# <div align="center">Text Preprocessing with NLTK</div>

Import nltk package

In [39]:
import nltk

Download the NLTK copora and models

In [40]:
# uncomment and run cell to download the libraries if you don't have
# nltk.download()

Let's import the libraries we will use for text processing

In [41]:
from nltk.tokenize import word_tokenize, sent_tokenize # spliting string into substrings
from nltk.corpus import wordnet # for synonyms
from nltk.corpus import stopwords # for removing stop words
from nltk.stem import PorterStemmer # for stemming a word
from nltk import WordNetLemmatizer
import string # to remove punctuation

We will start with the given phrase ....

In [42]:
text="""Natural language processing (NLP) is a subfield of linguistics, computer science, information engineering, 
and artificial intelligence concerned with the interactions between computers and human (natural) languages, in particular how to program computers to 
process and analyze large amounts of natural language data. The history of natural language processing (NLP) generally started 
in the 1950s, although work can be found from earlier periods. In 1950's, Alan Turing published an article titled 
"Computing Machinery and Intelligence "which proposed what is now called the Turing test as a criterion of @intelligence goes"""
text

'Natural language processing (NLP) is a subfield of linguistics, computer science, information engineering, \nand artificial intelligence concerned with the interactions between computers and human (natural) languages, in particular how to program computers to \nprocess and analyze large amounts of natural language data. The history of natural language processing (NLP) generally started \nin the 1950s, although work can be found from earlier periods.
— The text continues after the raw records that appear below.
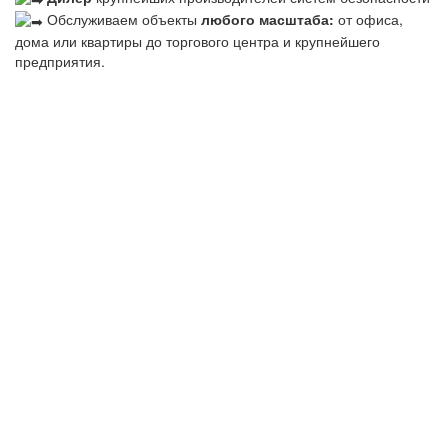
Обслуживаем объекты
любого масштаба:
от офиса,
дома или квартиры до торгового центра и крупнейшего
предприятия.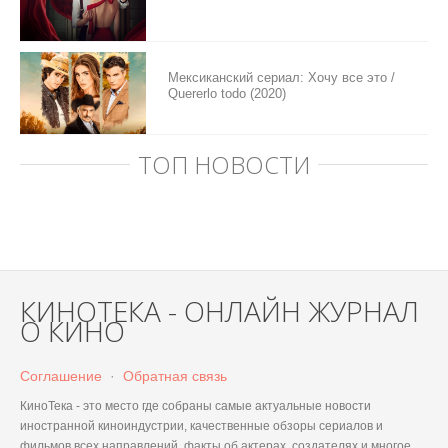
Мексиканский сериал: Хочу все это /
Quererlo todo (2020)
ТОП НОВОСТИ
КИНОТЕКА - ОНЛАЙН ЖУРНАЛ
О КИНО
Соглашение
·
Обратная связь
КиноТека - это место где собраны самые актуальные новости
иностранной киноиндустрии, качественные обзоры сериалов и
фильмов всех направлений, факты об актерах, создателях и многое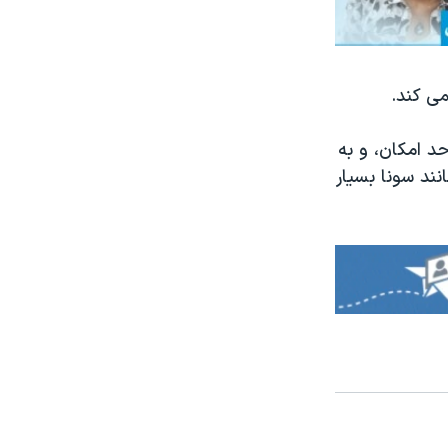
می کند.
حد امکان، و به
نند سونا بسیار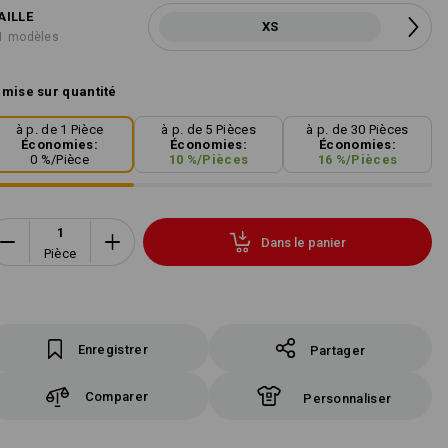
AILLE
XS
1 modèles
mise sur quantité
à p. de 1 Pièce
à p. de 5 Pièces
à p. de 30 Pièces
Économies:
Économies:
Économies:
0
%/
Pièce
10
%/
Pièces
16
%/
Pièces
Dans le panier
Pièce
Enregistrer
Partager
Comparer
Personnaliser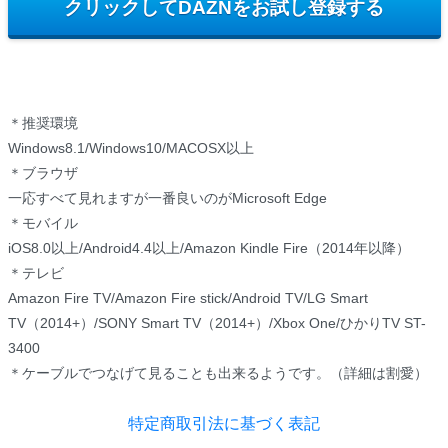
クリックしてDAZNをお試し登録する
＊推奨環境
Windows8.1/Windows10/MACOSX以上
＊ブラウザ
一応すべて見れますが一番良いのがMicrosoft Edge
＊モバイル
iOS8.0以上/Android4.4以上/Amazon Kindle Fire（2014年以降）
＊テレビ
Amazon Fire TV/Amazon Fire stick/Android TV/LG Smart
TV（2014+）/SONY Smart TV（2014+）/Xbox One/ひかりTV ST-
3400
＊ケーブルでつなげて見ることも出来るようです。（詳細は割愛）
特定商取引法に基づく表記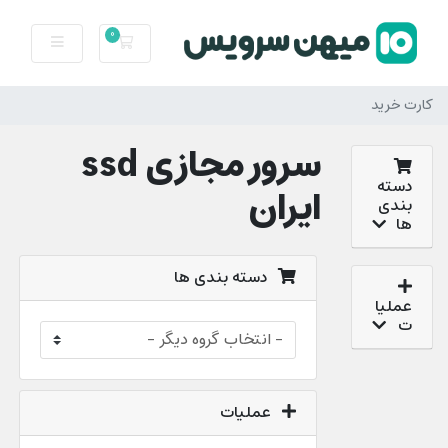
0
کارت خرید
کارت خرید
سرور مجازی ssd
دسته
ایران
بندی
ها
دسته بندی ها
عملیا
ت
عملیات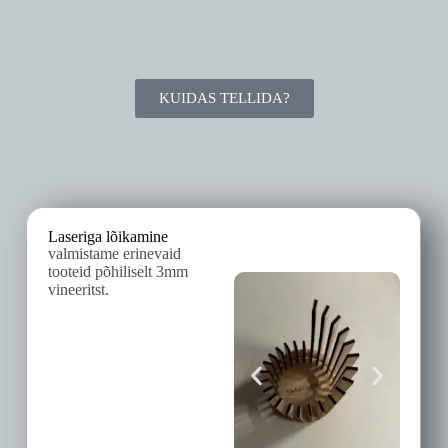
KUIDAS TELLIDA?
Laseriga lõikamine
valmistame erinevaid
tooteid põhiliselt 3mm
vineeritst.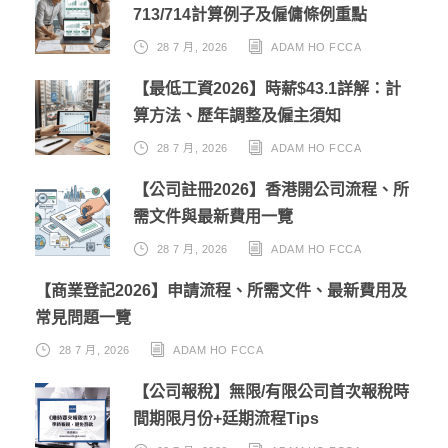
713/714計算例子及僱傭條例重點
28 7 月, 2026
ADAM HO FCCA
【最低工資2026】時薪$43.1詳解：計
算方法、歷年調整及僱主須知
28 7 月, 2026
ADAM HO FCCA
【公司註冊2026】香港開公司流程、所
需文件與最新費用一覽
28 7 月, 2026
ADAM HO FCCA
【商業登記2026】申請流程、所需文件、最新費用及
常見問題一覽
28 7 月, 2026
ADAM HO FCCA
【公司報稅】無限/有限公司首次報稅時
間期限月份+廷期流程Tips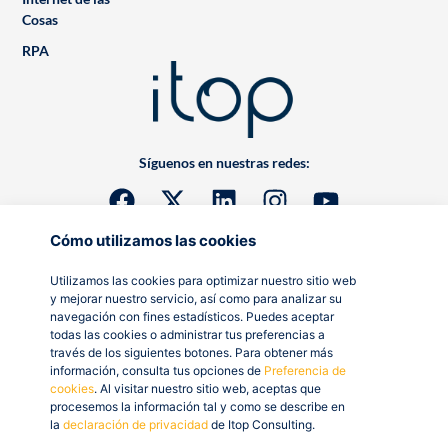
Cosas
RPA
Síguenos en nuestras redes:
Cómo utilizamos las cookies
Utilizamos las cookies para optimizar nuestro sitio web
y mejorar nuestro servicio, así como para analizar su
navegación con fines estadísticos. Puedes aceptar
todas las cookies o administrar tus preferencias a
través de los siguientes botones. Para obtener más
información, consulta tus opciones de
Preferencia de
cookies
. Al visitar nuestro sitio web, aceptas que
procesemos la información tal y como se describe en
la
declaración de privacidad
de Itop Consulting.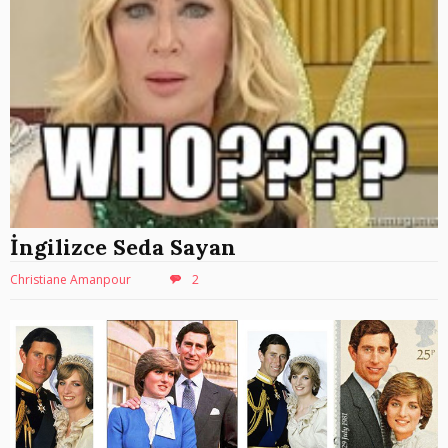
İngilizce Seda Sayan
Christiane Amanpour
2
In 1950\'s, Alan Turing published an article titled \n"Computing Machinery and Intelligence "which proposed what is now called the Turing test as a criterion of @intelligence goes'

##### <div align="center">Counting the number of characters in a text</div>

In [43]:
len(text)

628

In [44]:
#Returns all characters from index 0 to 10
text[0:10]

'Natural la'

In [45]:
# Selects a character at index 10-1 which is index 9
text[9]

'a'

##### <div align="center">Removing Punctuation</div>

Print available punctuation recognized by Python

In [46]:
string.punctuation

'!"#$%&\'()*+,-./:;<=>?@[\\]^_`{|}~'

Remove punctuation

In [47]:
"".join([t for t in text if t not in string.punctuation])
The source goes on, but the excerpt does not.